» **ASSIGNED TASK**
Find the count of lines in the material below that include the word "Казахстан". State nothing but that number.

» **SOURCE MATERIAL**
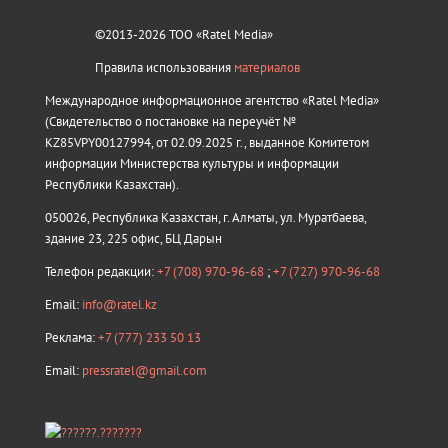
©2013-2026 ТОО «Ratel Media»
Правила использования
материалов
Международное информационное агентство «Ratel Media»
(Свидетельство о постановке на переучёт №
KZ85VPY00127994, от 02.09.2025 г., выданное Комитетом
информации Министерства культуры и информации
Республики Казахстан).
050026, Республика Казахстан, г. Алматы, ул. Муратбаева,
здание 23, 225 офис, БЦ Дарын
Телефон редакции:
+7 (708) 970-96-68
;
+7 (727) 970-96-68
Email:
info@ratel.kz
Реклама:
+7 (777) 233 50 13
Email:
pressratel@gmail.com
==
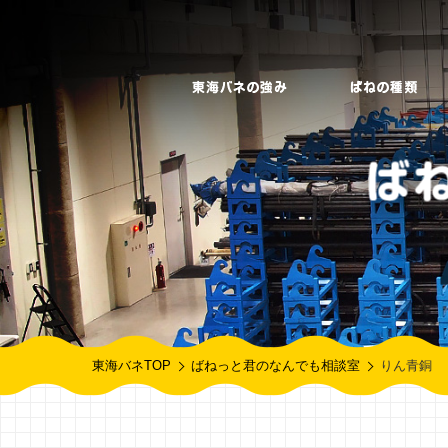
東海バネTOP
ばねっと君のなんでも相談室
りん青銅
--
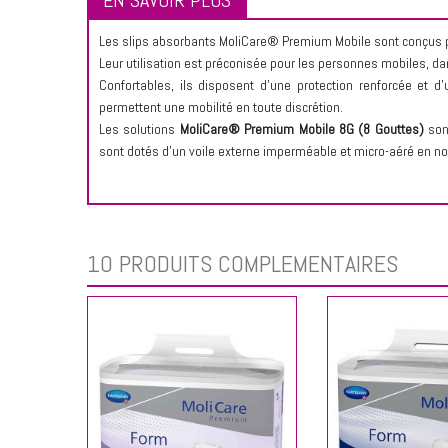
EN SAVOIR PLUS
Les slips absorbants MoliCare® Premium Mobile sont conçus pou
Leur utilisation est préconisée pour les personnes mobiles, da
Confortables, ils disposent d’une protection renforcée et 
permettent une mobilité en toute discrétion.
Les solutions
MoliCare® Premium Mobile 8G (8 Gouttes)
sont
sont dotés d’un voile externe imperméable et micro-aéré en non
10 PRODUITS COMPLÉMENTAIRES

» **RESPONSE TO THIS TASK**
2